How to land her: The Party Girl makes a hobby out of getting shit-faced and picking up guys at bars. It is this behaviour that defines her as a woman, so you just have to show up and be next to her when she's handing out invitations. Oh, and don't try to keep up with her alcohol-wise, because if you do, your equipment won't be in working order when you get back to her place, and you don't want to deal with a Party Girl when she's faced with an erectile dysfunction.

Exit strategy: Just try not to wake her when you skulk out in the morning.

The Tough Girl

How to spot her: When a curvy girl with large hoop earrings, and inappropriately tight outfit, agressive sexuality, and chewing gum comes over and inspects you, then it's a Tough Girl.

Where to find her: The less fine nightclubs, hip-hop shows, urban neighbourhoods, anywhere where lads hang out. But this ravenous creature will certainly find you, and when she does, she's going in for the kill.

Pluses: It feels nice to be treated ike a piece of meat every now and again, right gents? And if you like it rough, then step on board.

Minuses: This is all about her getting off, and once she doeas your balls will be bluer than the Billie Hoiday songbook.

How to land her: Just say yes.

Exit strategy: "What, you're going to kick me out, just like that?"

And The Gay Guy

How to spot him: The average gay is more attractive, more fit, more fey, and better dressed than the average dude, but they come in all shapes and sizes so you could be surprise.

Where to find him: When in doubt, head to a gay bar, posh neighbourhood, or that one part of the park that people always warned you about.

Pluses: Right now you're probably thinking, "No fucking way." But keep an open mind. When you're really horny and you don't have the energy to find a woman or the money to hire a whore, a gay guy will get you off without asking to many questions, and he'll leave you alone afterwards. Plus, unlike hooking up with most ladies, head and anal is guaranteed.

Minuses: You're going to have to deal with all that "Am i gay?" stuff. Don't worry, it will go away the next time you hit a woman.

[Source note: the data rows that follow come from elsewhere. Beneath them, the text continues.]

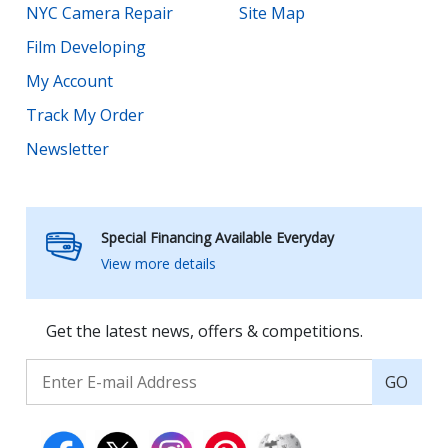
NYC Camera Repair
Site Map
Film Developing
My Account
Track My Order
Newsletter
Special Financing Available Everyday
View more details
Get the latest news, offers & competitions.
GO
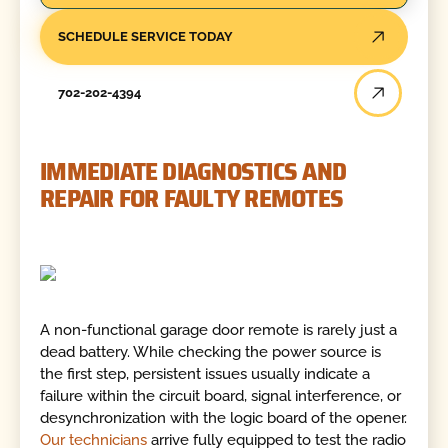
SCHEDULE SERVICE TODAY
702-202-4394
IMMEDIATE DIAGNOSTICS AND
REPAIR FOR FAULTY REMOTES
A non-functional garage door remote is rarely just a
dead battery. While checking the power source is
the first step, persistent issues usually indicate a
failure within the circuit board, signal interference, or
desynchronization with the logic board of the opener.
Our technicians
arrive fully equipped to test the radio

How to land him: The gays are a picky bunch, so it doesn't hurt if you're attractive and well-groomed ans, most importantly, in good shape. These boys are all about the body. Then just tell them you're straight and it's your first time. That's like telling a fat girl you have a box full of cupcakes waiting at home. All that's left is closing your eyes and imagining it's a girl. As your new gay friend will tell you, it all feels the same with the lights off.

Exit strategy: "I gotta get home to my girlfriend."